Participants noted that the pandemic had placed teachers and trade unionists in an unprecedented situation. The issue of working conditions had to be addressed in new ways, with new challenges caused by the lack of connectivity of students and teachers. Virtuality also redefined working hours and work/life balance. Teachers and trade unionists have shown extraordinary adaptability. Unions have changed the way they organise and communicate.
In terms of lessons learnt, participants highlighted that technology had been of help in the continuation of projects, but that it was essential to establish the connection with partners beforehand. Just as technology cannot fully replace teachers, technology cannot fully replace in-person meetings around projects.
Participants were convinced that the essential prerequisite of a successful project was to know the terrain well and in person, as well as the partners and their context. Once in-person knowledge is gained, and the trust relationship established, technology could help move forward projects quickly and without the extraordinary cost of travel.
The pandemic also affected the way cooperation projects function. Several member organisations reported that they had the capacity to pursue projects more autonomously, by training their members themselves. Funds could be freed up when travel was disrupted, and travel budgets could be reinvested in the projects.
Underlining the benefits of unionisation
Participants felt that the issue of unionisation is extremely important. Since there is a broad spectrum of trade union cultures, the strategy for unionisation must be adapted to the political context and regulations of the country.
DC partners said that the objective of increasing membership was always implicitly or explicitly part of cooperation programmes. This is considered fundamental to achieve the final goal of a cooperation partnership, namely the sustainability of the union.
Good practices for increasing membership, ensuring that each union member understands how they can benefit from joining the union, were shared.
Two aspects are fundamental, participants noted: increasing the number of members, but also making sure that they are active.
Encouraging union renewal processes
DC partners insisted that unions need to update their actions/activities/policies to reflect their membership and its priorities.
Retaining members was highlighted as a key issue, as well as re-creating enthusiasm for trade union action among members.
Participants also stated that capacity building is key to making unions resilient, and members able to define a strategy that would otherwise be defined on their behalf.
The meeting felt that unions need to connect with members in a way that works for them and shows them how the union benefits them and what the union’s wins are.

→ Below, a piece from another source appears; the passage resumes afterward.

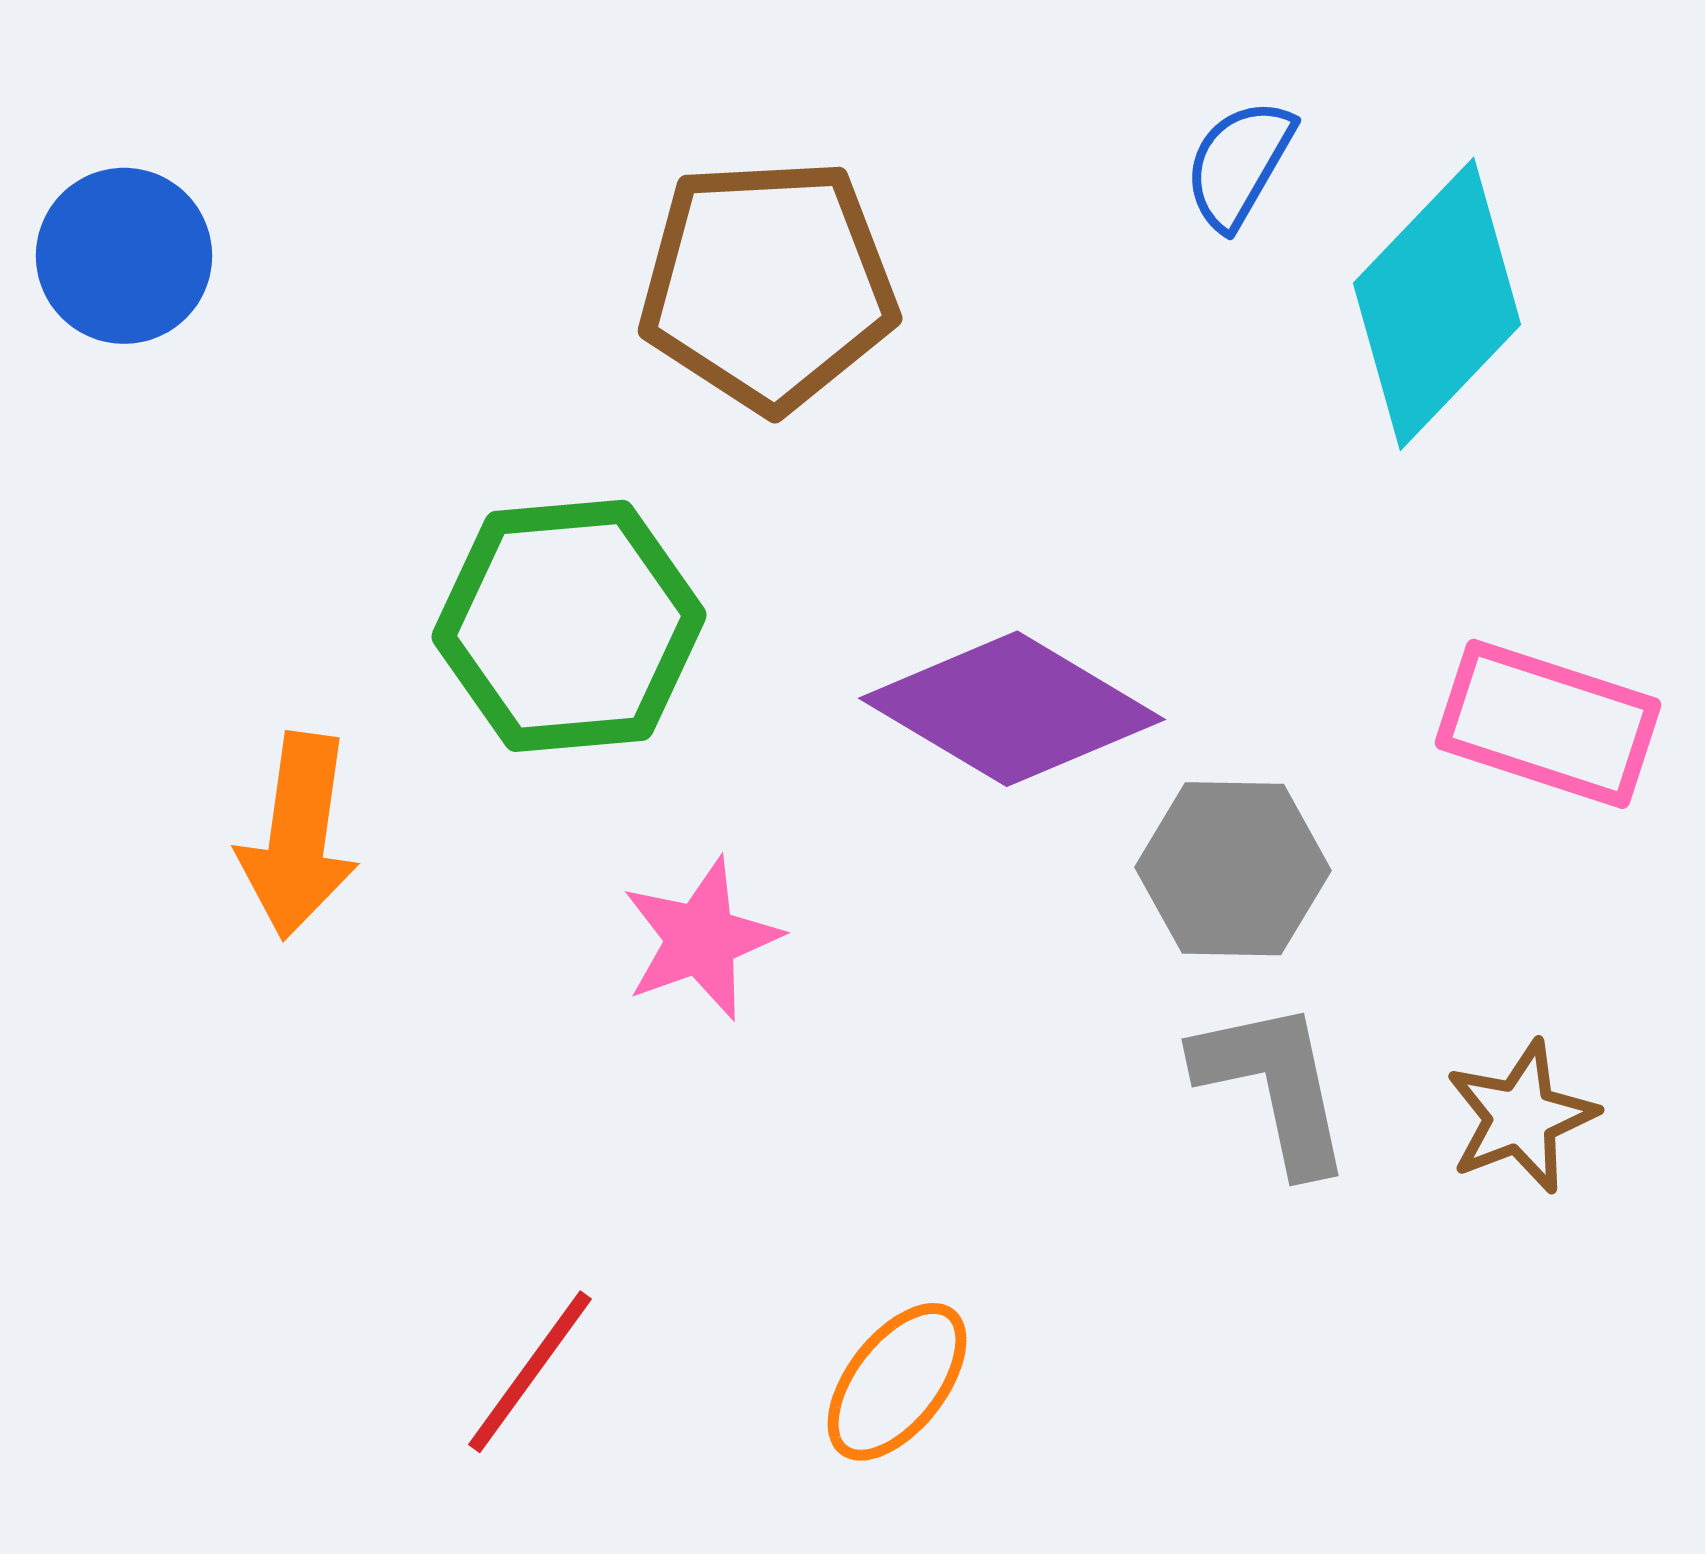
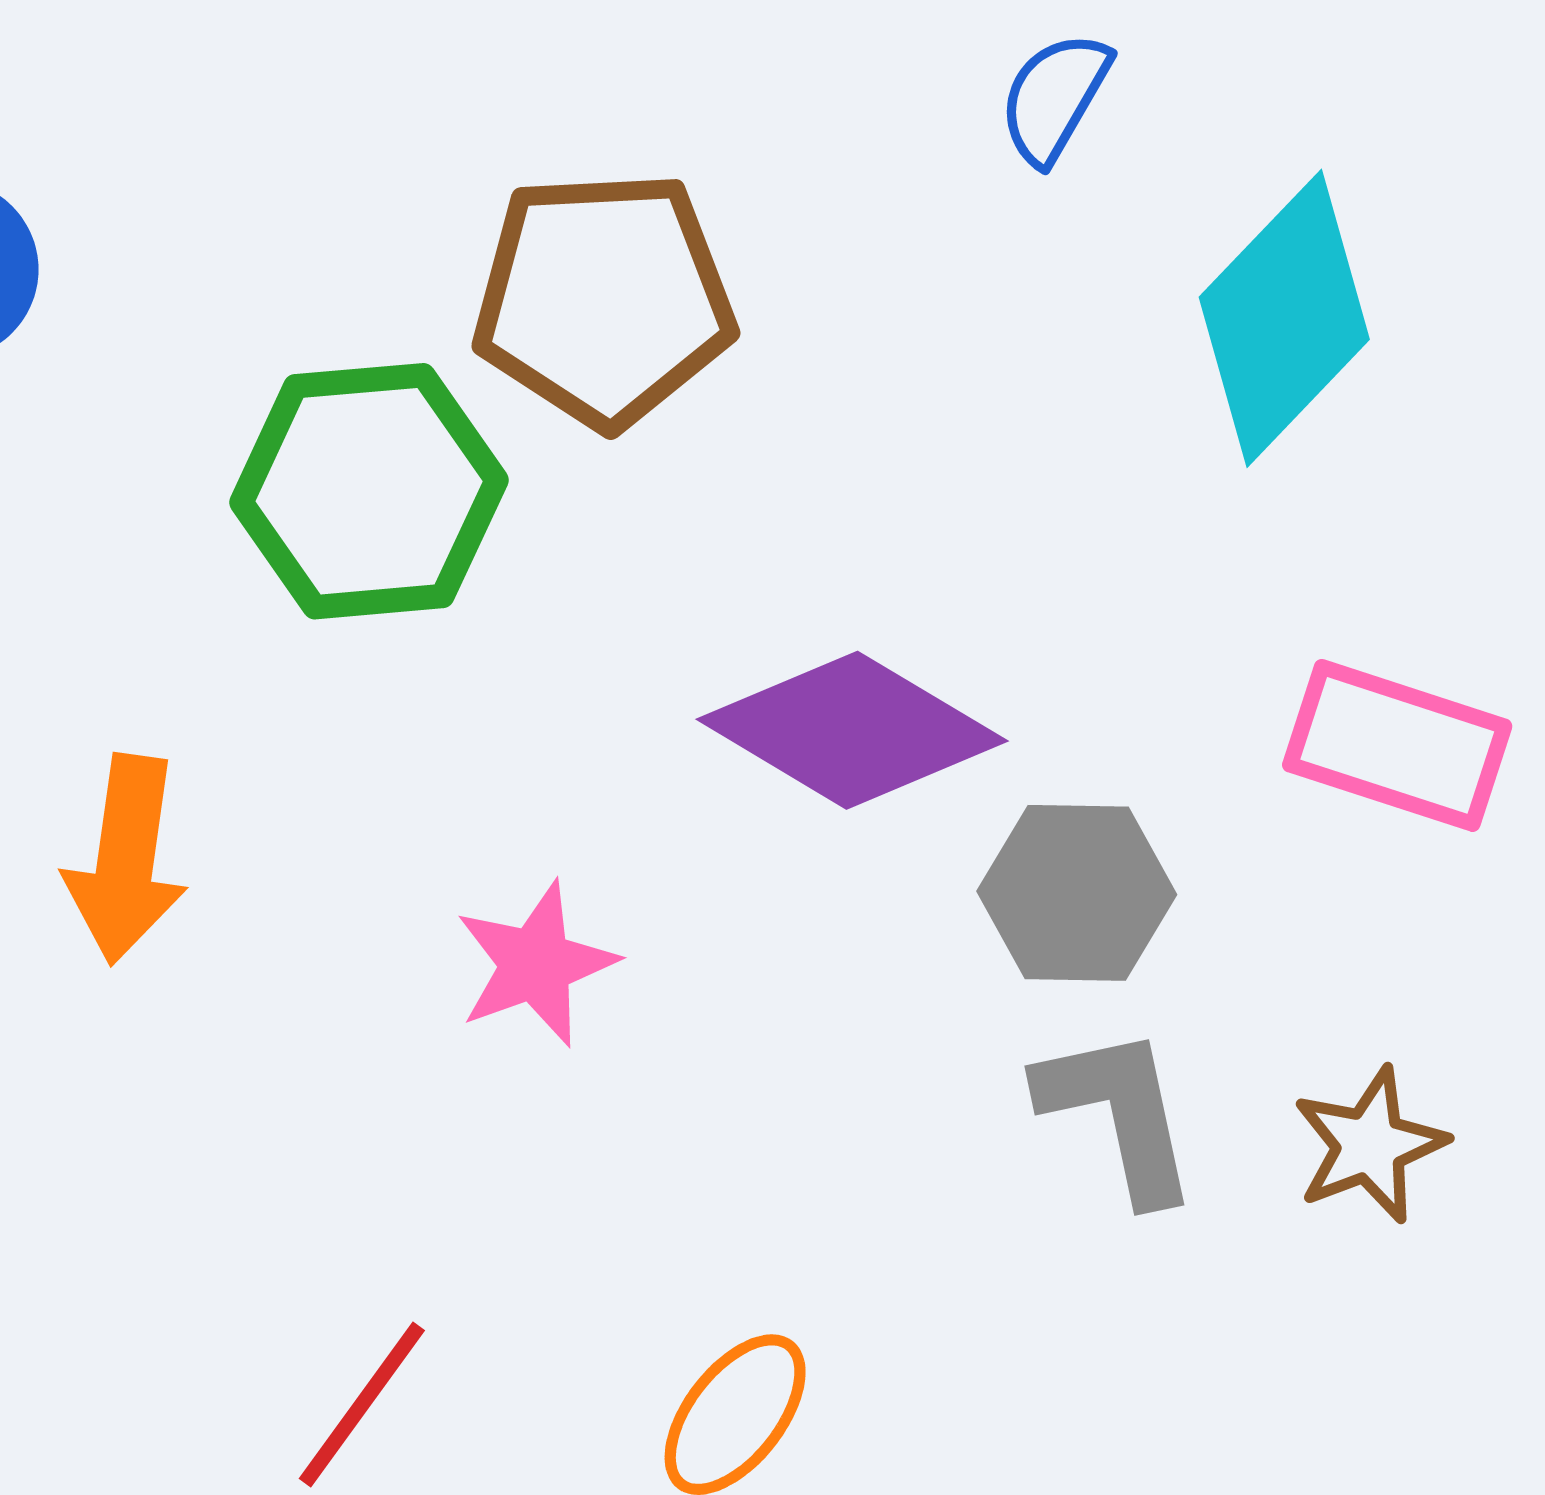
blue semicircle: (1239, 164) -> (1054, 98), moved
green hexagon: (569, 626) -> (369, 491), moved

And unions must give responsibility to younger members, involving them actively in union structures and activities.
Presentation of the EI Toolkit to build union strength for more effective education unions
This new manual to strengthen education unions builds on previous DC tools, such as the Development Cooperation Handbook: A guide to successful partnerships, and can easily be used for union capacity-building purposes. It focuses on the idea that it is only at the national and local level that union building and renewal can take place.

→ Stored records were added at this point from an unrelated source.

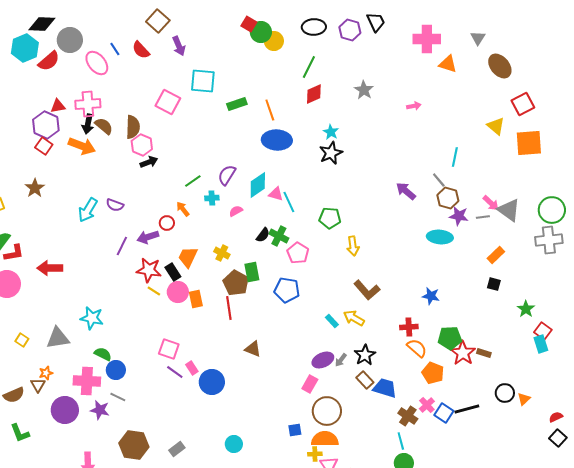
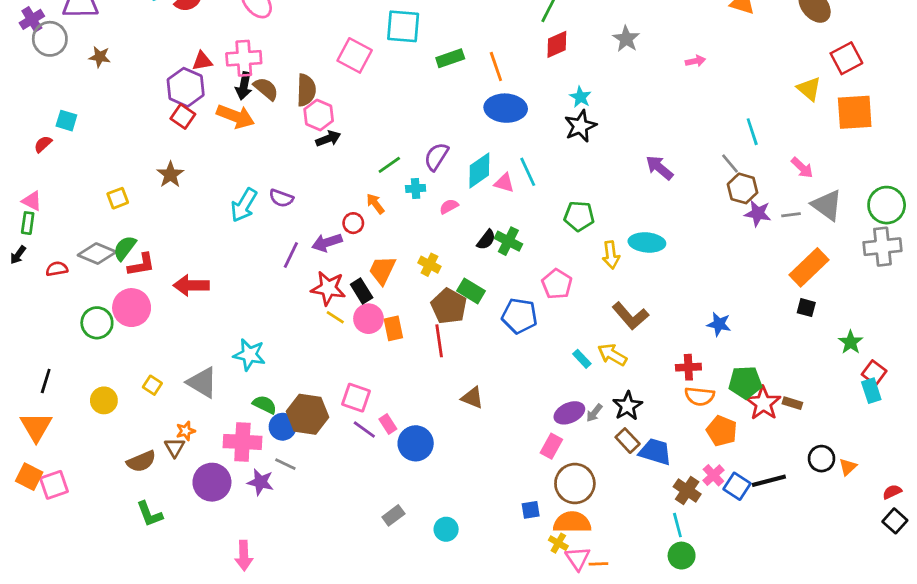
cyan line: (455, 157) -> (752, 132), turned -30
purple arrow: (406, 191) -> (659, 168), moved
cyan line: (289, 202) -> (528, 172), moved
pink arrow: (491, 203) -> (802, 168), moved
cyan ellipse: (440, 237) -> (647, 242), moved
pink pentagon: (298, 253) -> (557, 284), moved
orange rectangle: (496, 255) -> (809, 267), size x1.6
green rectangle: (252, 272) -> (471, 291), turned -48
gray triangle: (58, 338) -> (202, 382), turned 40
orange semicircle: (417, 348) -> (700, 396), turned 145
brown hexagon: (134, 445) -> (308, 414), moved
gray rectangle: (177, 449) -> (393, 515), moved
yellow cross: (315, 454) -> (558, 543), turned 32

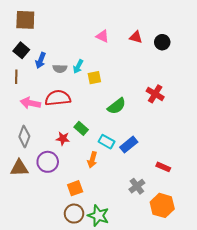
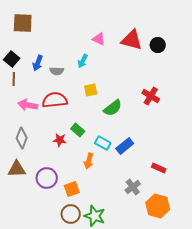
red triangle: (136, 37) -> (132, 40), size x1.6
black square: (21, 50) -> (12, 59), moved
cyan arrow: (78, 67) -> (83, 61), moved
yellow square: (94, 78) -> (91, 90), moved
purple circle: (48, 162) -> (47, 178), moved

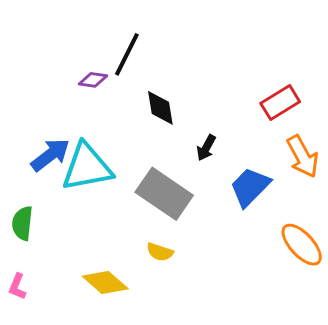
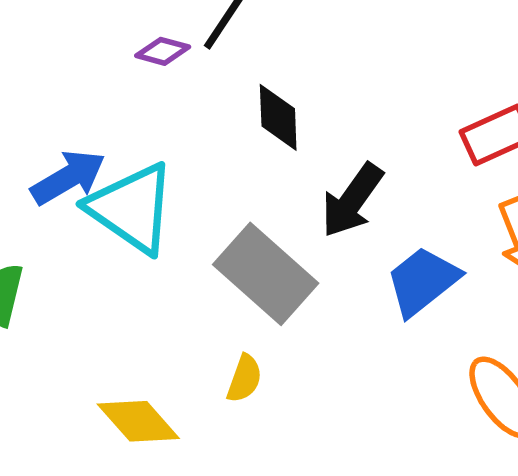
black arrow: (206, 148) -> (352, 200), size x1.6
cyan triangle: (87, 167) -> (132, 208), turned 38
yellow semicircle: (160, 252) -> (244, 378), turned -96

EI acknowledges that key factors include active members and multiple levels of leadership, so that the future of a union does not depend on a handful of leaders. Education unions should listen carefully to the needs of the grassroots, being inclusive, having democratic internal processes and being open to alliances and coalitions.
Supporting the EI Go Public! campaign
Meeting participants showed great interest in the new EI campaign, “Go Public! Fund Education”. This campaign is an urgent call for governments to invest in public education, a fundamental human right and public good, and to invest more in teachers, the single most important factor in achieving quality education.